The second time I got the same reason, because he did not know the cause and after 5 days the problem was solved by yourself again.
The third time, I realized what the problem: sleep mode, began to update the API link and increased intervals, no longer include sortie at night (only expeditions). More than a month is not faced with this problem, it seems to be working.

@Nuts123 Sleep mode? You mean on your computer? Or are you talking about kancolle-auto's ScheduledSleep functionality?

@mrmin123 ScheduledSpeep of course. One of the ways to solve the problem is to activate ScheduledSpeep 2+ hours

Some features that would make it really hard to detect would be adding "dead" clicks. I've noticed that when playing my friends and I typically spam click quite(always) frequently. That suddenly stopping and perfect 1-1 clicks to actions seems suspicious.

If they can track cursor movement bots are pretty much toast. I could write a program that could tell the difference. standardized acceleration on cursor movement and moving in a perfectly strait line makes this pretty trivial.

@NanjoW 'dead' clicks would be interesting.
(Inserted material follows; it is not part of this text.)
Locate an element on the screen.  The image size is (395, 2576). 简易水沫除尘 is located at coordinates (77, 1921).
My thoughts/concerns with them are the following:

  1. Potential added complexity in regards to making sure that kancolle-auto does not do a 'dead' click on a live, interactive screen -- probably not an issue given how Kancolle's responsiveness is non-existent
  2. Might increase load and lead to bot flagging -- higher random navigation tagged people as potential botters. If every click, even dead clicks, triggers an API call, then this could easily raise the number of API calls to dangerous levels
  3. Dead clicks might not be tracked -- if dead clicks do NOT trigger an API call, then what is the point of implementing them?

An interesting post on the subject of mouse-click tracking can be found here. I haven't deconstructed the swf myself but Laforet's code snippets seem to indicate that the mouse-coordinate information is embedded into the API calls when they are triggered, implying that the mouse-coordinates are only recorded on actionable events (if true, then refer to item 3 above).
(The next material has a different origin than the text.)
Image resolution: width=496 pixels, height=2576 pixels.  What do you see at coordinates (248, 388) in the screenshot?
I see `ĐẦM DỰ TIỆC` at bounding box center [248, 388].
And yes, if they do track cursor movement it'd be problematic, but that's not a problem kancolle-auto can solve or side-step. I doubt that they would ever track that, however, considering the increase in API call payload, or additional number of API payload calls, or how do tracking movement if the Flash canvas loses focus, or if the user is on a phone or tablet leading to a lack of mouse-like cursor movement.

In the end, it's about doing the minimal amount of work to make the Kancolle servers think that kancolle-auto is a human-like player, not making the bot's actions on our screens look human-like.

My thought isn't necessarily the API calls but they could implement services client side that could track that kind of behavior and send a flag on the account in certain situations. I wouldn't write all my bot tracking software server side precisely because of the load it would be receiving. I'm not a flash programmer, but I implement things like that in android all the time. A background service that could analyze "bot" like behavior. I assume that dead clicks aren't API calls as you are clicking before the OnClickHandlers are attached to the buttons, but that doesn't necessarily mean that the flash app isn't recording something. And as far as complexity goes, I agree that it would be somewhat of an issue depending on how kancolle responds.

Honestly? It's beyond the scope of what I'm willing to implement. If anyone is legitimately worried about heuristic detection like that, don't use this tool. As a matter of fact, at that point, don't use any botting tool and play legitimately.